## TASK REQUIREMENTS
Return every entry exactly.

## DATA SUPPLIED

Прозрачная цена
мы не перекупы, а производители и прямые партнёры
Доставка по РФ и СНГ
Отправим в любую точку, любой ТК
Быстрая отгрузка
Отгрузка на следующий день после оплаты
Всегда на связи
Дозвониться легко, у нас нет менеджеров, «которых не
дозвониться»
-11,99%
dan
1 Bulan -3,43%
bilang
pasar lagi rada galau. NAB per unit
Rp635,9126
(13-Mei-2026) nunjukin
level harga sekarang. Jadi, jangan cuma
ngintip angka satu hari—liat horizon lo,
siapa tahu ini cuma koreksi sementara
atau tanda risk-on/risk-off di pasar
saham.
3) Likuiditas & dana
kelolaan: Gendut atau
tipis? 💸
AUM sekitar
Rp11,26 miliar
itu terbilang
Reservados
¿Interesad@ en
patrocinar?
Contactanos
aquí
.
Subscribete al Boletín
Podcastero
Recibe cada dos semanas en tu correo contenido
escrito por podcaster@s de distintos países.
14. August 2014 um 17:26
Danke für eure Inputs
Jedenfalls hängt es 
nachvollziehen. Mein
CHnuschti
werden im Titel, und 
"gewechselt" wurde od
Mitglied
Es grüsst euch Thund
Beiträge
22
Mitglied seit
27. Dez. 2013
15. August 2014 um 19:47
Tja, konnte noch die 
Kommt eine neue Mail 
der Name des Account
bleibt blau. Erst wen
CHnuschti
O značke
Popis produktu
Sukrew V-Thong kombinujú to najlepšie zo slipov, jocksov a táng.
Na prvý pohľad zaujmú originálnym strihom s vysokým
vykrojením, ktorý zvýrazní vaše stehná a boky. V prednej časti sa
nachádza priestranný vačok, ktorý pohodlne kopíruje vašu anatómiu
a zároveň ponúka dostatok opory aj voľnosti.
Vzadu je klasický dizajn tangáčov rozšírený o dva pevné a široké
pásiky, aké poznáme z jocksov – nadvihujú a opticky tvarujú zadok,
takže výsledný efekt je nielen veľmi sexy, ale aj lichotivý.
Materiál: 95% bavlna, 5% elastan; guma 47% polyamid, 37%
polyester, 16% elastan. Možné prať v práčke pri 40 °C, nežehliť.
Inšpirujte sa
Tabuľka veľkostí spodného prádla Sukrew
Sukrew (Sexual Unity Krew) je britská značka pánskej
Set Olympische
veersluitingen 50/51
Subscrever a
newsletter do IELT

## ANSWER BOX
Прозрачная цена
мы не перекупы, а производители и прямые партнёры
Доставка по РФ и СНГ
Отправим в любую точку, любой ТК
Быстрая отгрузка
Отгрузка на следующий день после оплаты
Всегда на связи
Дозвониться легко, у нас нет менеджеров, «которых не
дозвониться»
-11,99%
dan
1 Bulan -3,43%
bilang
pasar lagi rada galau. NAB per unit
Rp635,9126
(13-Mei-2026) nunjukin
level harga sekarang. Jadi, jangan cuma
ngintip angka satu hari—liat horizon lo,
siapa tahu ini cuma koreksi sementara
atau tanda risk-on/risk-off di pasar
saham.
3) Likuiditas & dana
kelolaan: Gendut atau
tipis? 💸
AUM sekitar
Rp11,26 miliar
itu terbilang
Reservados
¿Interesad@ en
patrocinar?
Contactanos
aquí
.
Subscribete al Boletín
Podcastero
Recibe cada dos semanas en tu correo contenido
escrito por podcaster@s de distintos países.
14. August 2014 um 17:26
Danke für eure Inputs
Jedenfalls hängt es 
nachvollziehen. Mein
CHnuschti
werden im Titel, und 
"gewechselt" wurde od
Mitglied
Es grüsst euch Thund
Beiträge
22
Mitglied seit
27. Dez. 2013
15. August 2014 um 19:47
Tja, konnte noch die 
Kommt eine neue Mail 
der Name des Account
bleibt blau. Erst wen
CHnuschti
O značke
Popis produktu
Sukrew V-Thong kombinujú to najlepšie zo slipov, jocksov a táng.
Na prvý pohľad zaujmú originálnym strihom s vysokým
vykrojením, ktorý zvýrazní vaše stehná a boky. V prednej časti sa
nachádza priestranný vačok, ktorý pohodlne kopíruje vašu anatómiu
a zároveň ponúka dostatok opory aj voľnosti.
Vzadu je klasický dizajn tangáčov rozšírený o dva pevné a široké
pásiky, aké poznáme z jocksov – nadvihujú a opticky tvarujú zadok,
takže výsledný efekt je nielen veľmi sexy, ale aj lichotivý.
Materiál: 95% bavlna, 5% elastan; guma 47% polyamid, 37%
polyester, 16% elastan. Možné prať v práčke pri 40 °C, nežehliť.
Inšpirujte sa
Tabuľka veľkostí spodného prádla Sukrew
Sukrew (Sexual Unity Krew) je britská značka pánskej
Set Olympische
veersluitingen 50/51
Subscrever a
newsletter do IELT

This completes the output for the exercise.